On assortira cependant cette seconde remarque d’une précision: Badiou n’emploie pas le mot sans en restreindre sensiblement la portée, l’articulant tantôt au mot «hypothèse» l’articulant tantôt au mot «idée» (Hypothèse communiste dans un cas 1; Idée du communisme dans l’autre2). Ce qui, dans la mathématique qui n’est pas pour rien la sienne, même quand il parle de politique, veut dire que vérification devra nécessairement être faite de la validité de son emploi (présent et à venir). Précision que compète cette seconde: «communisme», dit-il, vaut aussi bien pour: «émancipation», etc. Autrement dit, s’il convient qu’un mot est nécessaire, et s’il compte celui-là au nombre de ceux que la situation appelle (que les «circonstances» appellent), c’est en partie disposé à soutenir que c’est lui qu’elle appelle préférentiellement; mais pas au point cependant de ne pas être prêt à en appeler à d’autres si les méprises l’emportent qu’il est susceptible de susciter.
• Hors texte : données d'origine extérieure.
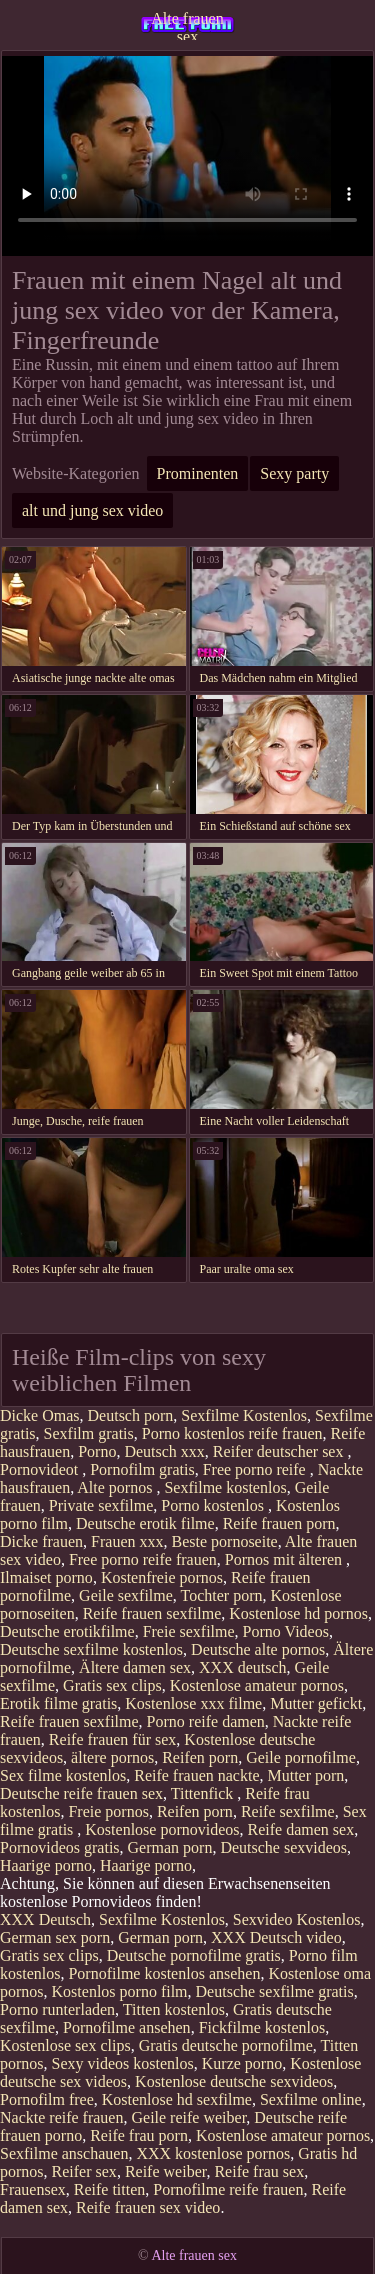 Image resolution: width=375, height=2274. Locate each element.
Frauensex (33, 2189)
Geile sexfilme (126, 1595)
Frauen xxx (127, 1541)
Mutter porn (305, 1775)
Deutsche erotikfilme (67, 1631)
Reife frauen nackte (196, 1775)
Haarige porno (46, 1865)
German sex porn (55, 1937)
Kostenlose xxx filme (193, 1703)
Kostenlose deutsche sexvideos (234, 2081)
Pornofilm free (47, 2099)
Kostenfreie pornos (162, 1577)
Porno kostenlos (214, 1505)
Autrement dit, il ne choisit pas davantage qu’il n’insiste (il n’insulte pas l’avenir, laissant aux autres le soin d’insulter le passé). Cette dernière précision pour dire: la chose n’est certes pas douteuse (elle ne l’est aucunement) qui veut que tout doive être renversé, même si le mot l’est (ou peut l’être). J’ajoute: assez douteux pour ne pas s’imposer même à celui qui semble l’imposer. J’ajoute encore: même s’il semble en imposer à ceux qui le reprennent (et il importe peu alors qu’ils le reprennent de lui, puisque celui-ci s’est abstenu d’en établir absolument le sens).

D’autres questions se présentent à l’esprit:

1- Pourquoi le mot «communisme» n’a-t-il pas disparu quoique tout l’appelât à disparaître? De quelles réserves dispose-t-il que l’histoire, dont il a entre-temps été chargé (souillé), n’a pas épuisées? Il faudra y revenir.

2- Pourquoi le reprendre, et que reprend-on le reprenant?

3- D’autres mots n’auraient-ils pas mieux convenu, que l’histoire n’eût pas pareillement –entre-temps– chargés (souillés)?

La troisième question est elle-même une réponse: oui d’autres mots auraient, de beaucoup, mieux convenu («anarchie», par exemple), à ceci près qu’il n’y a aucun sens à le prétendre dès lors que c’est «communisme» et que ce n’est pas «anarchie» qui est revenu. Nul n’est venu parler d’«hypothèse» ou d’«idée» anarchiste; nul en tout cas ne l’a fait de façon telle que quiconque voulût le reprendre (c’est regrettable et je le regrette: mais, sans doute, le mot «anarchie» n’est-il pas fait pour revenir ou, du moins, pas pour revenir pareillement –il n’a, il est vrai, jamais mobilisé les mêmes ambitions ni, partant, aucune «masse»). (En même temps, il ne cessera jamais de venir-revenir hanter le mot «communisme» lui-même, comme son mauvais témoin, aussi longtemps que celui-ci viendra-reviendra hanter le langage.)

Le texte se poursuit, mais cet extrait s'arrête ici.